Giter Club home page Giter Club logo

counting-sort's Introduction

Counting sort vs. Insertion sort

The purpose of the work is to develop counting sort algorithm and to implement it in code. Investigate the efficiency and algorithmic complexity of counting sort and compare it with the exchange sorting algorithm (insertion sort). Determine the advantages and disadvantages of the algorithm by comparing it with other exchange algorithms.

Table of Contents

  1. Counting sort
  2. Insertion sort
  3. Comparison
  4. Conclusions

Counting sort

Overview

Counting sort is not a comparison sorting algorithm and has linear complexity - O(n + k). To achieve O(n) complexity, counting sort assumes that each element is an integer in the range 1 to k, for some integer k and k=O(n). Counting sort first determines for each input element X the number of elements, less than or equal to X. Then uses this information to place the element of X directly at its position in the original array. For example, if 15 elements are less than or equal to X, then X belongs to the original position 15.

Counting sort Pseudocode

Counting-Sort (A, n)
1 k=MAX(A)-MIN(A)
2 Declare B[1 : n] and C[0 : k] 
3 for i = 0 downto k
4      C[i] = 0
5 for j = 1 downto n
6       C[A[j]] = C[A[j]] + l
7 for i = 1 downto k
8      C[i] = C[i] +C[i - 1]
9 for j = n downto 1
10      B[C[A[j]]] = A[j]
11      C[A[j]] = C[A[j]] – 1     
12 return B

Time complexity

The for loop in lines 3-4 takes O(k) time, the for loop in lines 5-6 takes O(n) time, the for loop in lines 7-8 takes O(k) time, and the for loop in lines 9-11 takes O(n) time. Thus, the total execution time is O(k + n), where k is the range of elements and n is the total number of elements. In practice, it makes sense to use count sort when k = O(n), in which case the execution time is O(n).

Space complexity

In the above pseudocode, an auxiliary array C of size k was used, where k is the range of elements in this array. As a result, the counting sort algorithm has a space complexity of O(k).

Stability

A valuable advantage of counting sort is its stability: elements with the same value appear in the output array in the same order as in the input array, i.e. it disassociates two elements according to the rule that the element that appears first in the input array also appears first in the output array.

Example

Let's consider the graphic modeling of the sorting algorithm by counting. The Counting-Sort (A, n) procedure takes as input the array A=[7, 3,7, 0, 3, 2, 1, 7, 1, 1, 0] and n=11. Array C is initialized with zeros (Fig. a) of size k - the range of elements, k=0-7 k=7. The number of identical elements from the input array A is determined and written into the array C (Fig. b). Array C after rows 7-8 (Fig. c).

img_1.png

Output array B after execution of lines 9-11 after one iteration (fig.d), third iteration (fig.e), after eleventh iteration (fig.f). Finally, the output sorted array B (Fig.g).

img_4.png

Insertion sort

Overview

Insertion sort is a sorting algorithm that places the unsorted element in the appropriate place during each iteration. The algorithm assumes that the key element is already sorted, then selects the next unsorted element of the array. If the unsorted element is greater than the next one, it is placed to the right, otherwise to the left. Other elements are also sorted in this way.

Insertion Sort pseudocode

Insertion-Sort (A, n)
1 for i = 2 to n
2       key = A[i]
3       j = i – 1
4      while j > 0 and A[j] > key
5            A[j + 1] = A[j]
6             j = j - 1
7       A[j+ 1] = key

Time complexity

$$ T(n) = c_1 n + c_2 (n-1) + c_3 (n-1) + c_4 \sum_{i=2}^{n} t_i + c_5 \sum_{i=2}^{n} (t_i-1) + c_6 \sum_{i=2}^{n} (t_i-1) +c_7(n-1) $$

, ...where (c_1, \ldots, c_7) represent the number of steps.

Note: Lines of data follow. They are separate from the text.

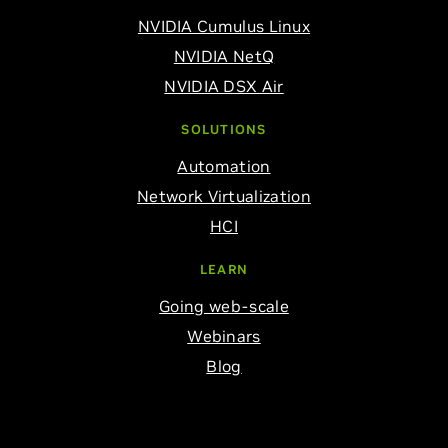
NVIDIA Cumulus Linux
NVIDIA NetQ
NVIDIA DSX Air
SOLUTIONS
Automation
Network Virtualization
HCI
LEARN
Going web-scale
Webinars
Blog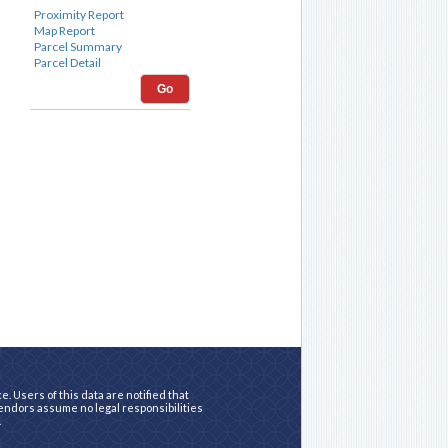
Go
. Users of this data are notified that
vendors assume no legal responsibilities
.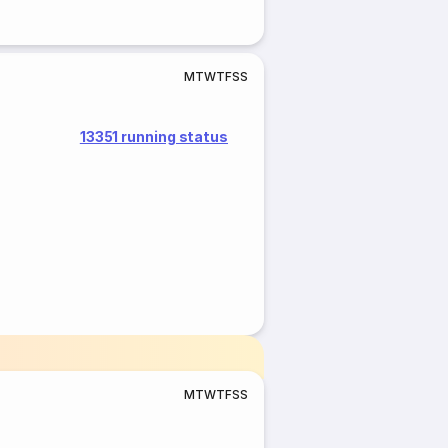
M
T
W
T
F
S
S
13351 running status
M
T
W
T
F
S
S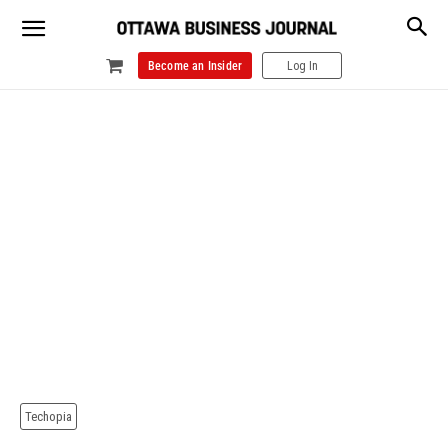
Become an Insider
Log In
Techopia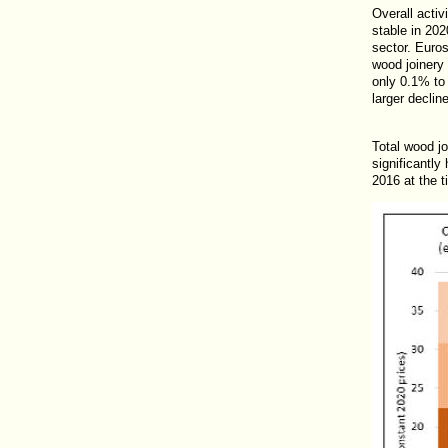
Overall acti
stable in 202
sector. Euros
wood joinery
only 0.1% to 
larger declin
Total wood j
significantly
2016 at the t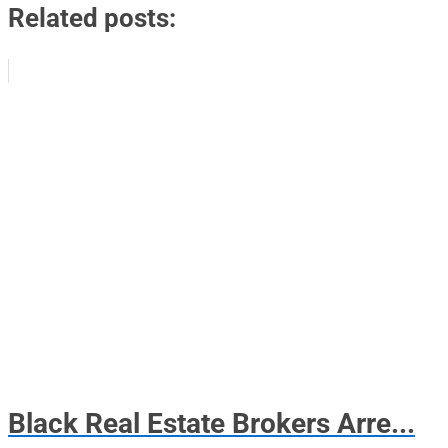
Related posts:
Black Real Estate Brokers Arre...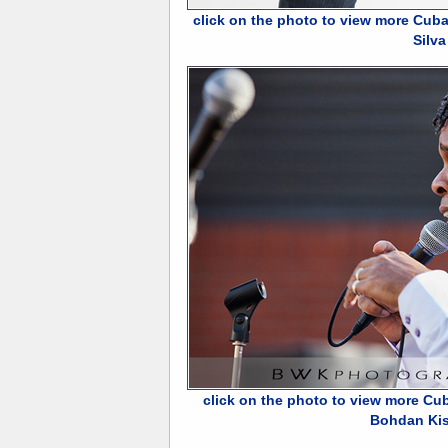
click on the photo to view more Cuba
Silva
click on the photo to view more Cu
Bohdan Ki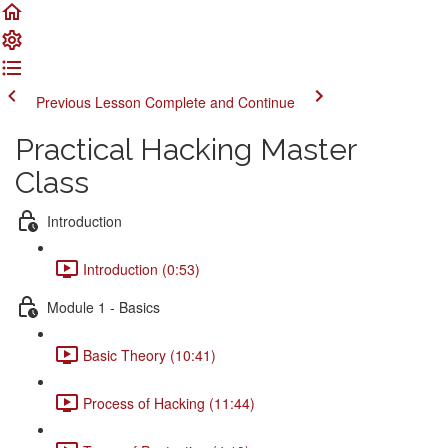
Previous Lesson
Complete and Continue
Practical Hacking Master
Class
Introduction
Introduction (0:53)
Module 1 - Basics
Basic Theory (10:41)
Process of Hacking (11:44)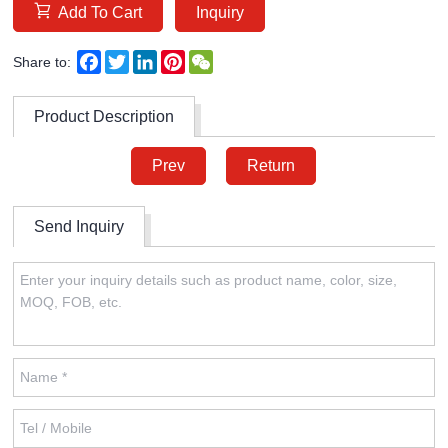
Add To Cart
Inquiry
Facebook
Twitter
LinkedIn
Pinterest
WeChat
Share to:
Product Description
Prev
Return
Send Inquiry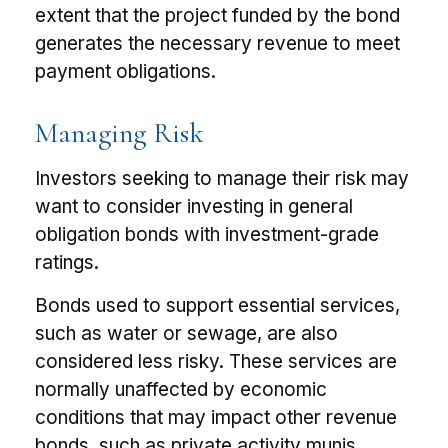
extent that the project funded by the bond
generates the necessary revenue to meet
payment obligations.
Managing Risk
Investors seeking to manage their risk may
want to consider investing in general
obligation bonds with investment-grade
ratings.
Bonds used to support essential services,
such as water or sewage, are also
considered less risky. These services are
normally unaffected by economic
conditions that may impact other revenue
bonds, such as private activity munis,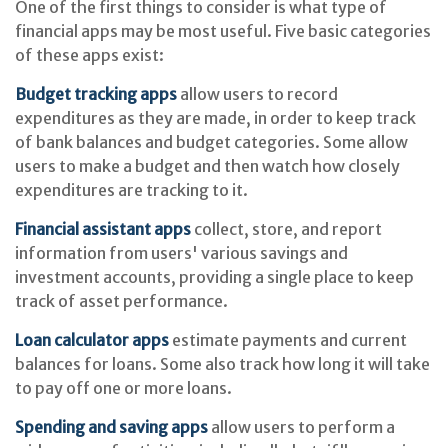
One of the first things to consider is what type of
financial apps may be most useful. Five basic categories
of these apps exist:
Budget tracking apps
allow users to record
expenditures as they are made, in order to keep track
of bank balances and budget categories. Some allow
users to make a budget and then watch how closely
expenditures are tracking to it.
Financial assistant apps
collect, store, and report
information from users' various savings and
investment accounts, providing a single place to keep
track of asset performance.
Loan calculator apps
estimate payments and current
balances for loans. Some also track how long it will take
to pay off one or more loans.
Spending and saving apps
allow users to perform a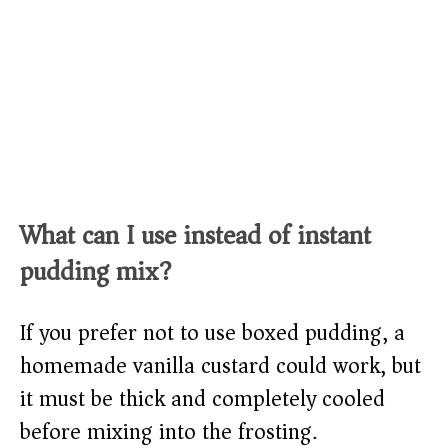
What can I use instead of instant
pudding mix?
If you prefer not to use boxed pudding, a
homemade vanilla custard could work, but
it must be thick and completely cooled
before mixing into the frosting.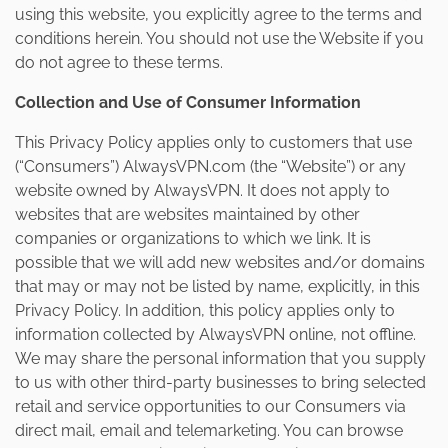
using this website, you explicitly agree to the terms and
conditions herein. You should not use the Website if you
do not agree to these terms.
Collection and Use of Consumer Information
This Privacy Policy applies only to customers that use
(“Consumers”) AlwaysVPN.com (the “Website”) or any
website owned by AlwaysVPN. It does not apply to
websites that are websites maintained by other
companies or organizations to which we link. It is
possible that we will add new websites and/or domains
that may or may not be listed by name, explicitly, in this
Privacy Policy. In addition, this policy applies only to
information collected by AlwaysVPN online, not offline.
We may share the personal information that you supply
to us with other third-party businesses to bring selected
retail and service opportunities to our Consumers via
direct mail, email and telemarketing. You can browse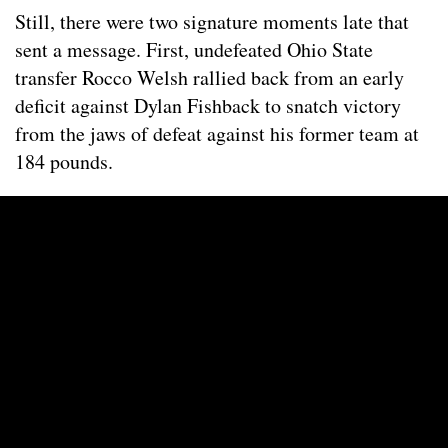
Still, there were two signature moments late that
sent a message. First, undefeated Ohio State
transfer Rocco Welsh rallied back from an early
deficit against Dylan Fishback to snatch victory
from the jaws of defeat against his former team at
184 pounds.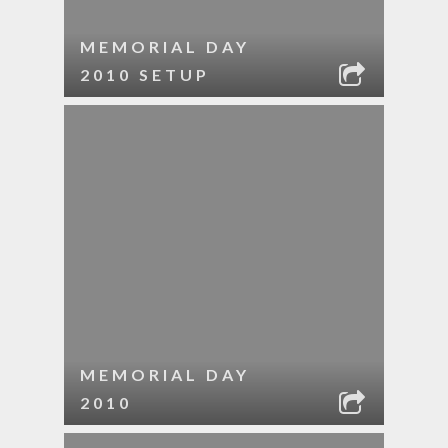
MEMORIAL DAY
2010 SETUP
MEMORIAL DAY
2010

To calculate the worst case time complexity, when the input array is sorted in reverse order, we use the decomposition of sums and after several algebraic operations we have.

$$ T(n) = \left(\frac{c_4}{2} + \frac{c_5}{2} + \frac{c_6}{2}\right) n^2 + \left(c_1 + c_2 + c_3 + \frac{c_4}{2} - \frac{c_5}{2} - \frac{c_6}{2} + c_7 \right) n - (c_2 + c_3 + c_4 + c_7) $$

The running time is thus a quadratic function of n. ( T(n) = O(n^2) ).

Space complexity

Does not use additional space for sorting

Stability

The insertion sort algorithm is a stable algorithm.

Example

The Insertion-Sort (A, n) procedure takes as input the array A=[7, 0, 5, 1, 8] and the number of elements in the array is n=5. The blue square holds the value of the key from A[i]. The blue arrows represent the movement of the key, the orange arrows represent the element A[j].

Insertion sort

Comparison

  1. Efficiency:
  • counting sort is an algorithm with linear complexity, that is, its time complexity depends on the number of elements in the input array. It works very efficiently for arrays when k=O(n), k is a range of values. Let's give an example when k=O(n) (Fig.C.1) and k=O(n^2) (Fig.C.2). Execution time of the counting sorting algorithm has increased significantly, approx. 1000 times, when the value of the input array k=O(n^2).

    Figure C.1 - k=O(n)

    Figure C.2 - k=O(n^2)

  • insertion sorting has a quadratic time complexity, which means that its performance significantly decreases with large arrays (Fig. C.3).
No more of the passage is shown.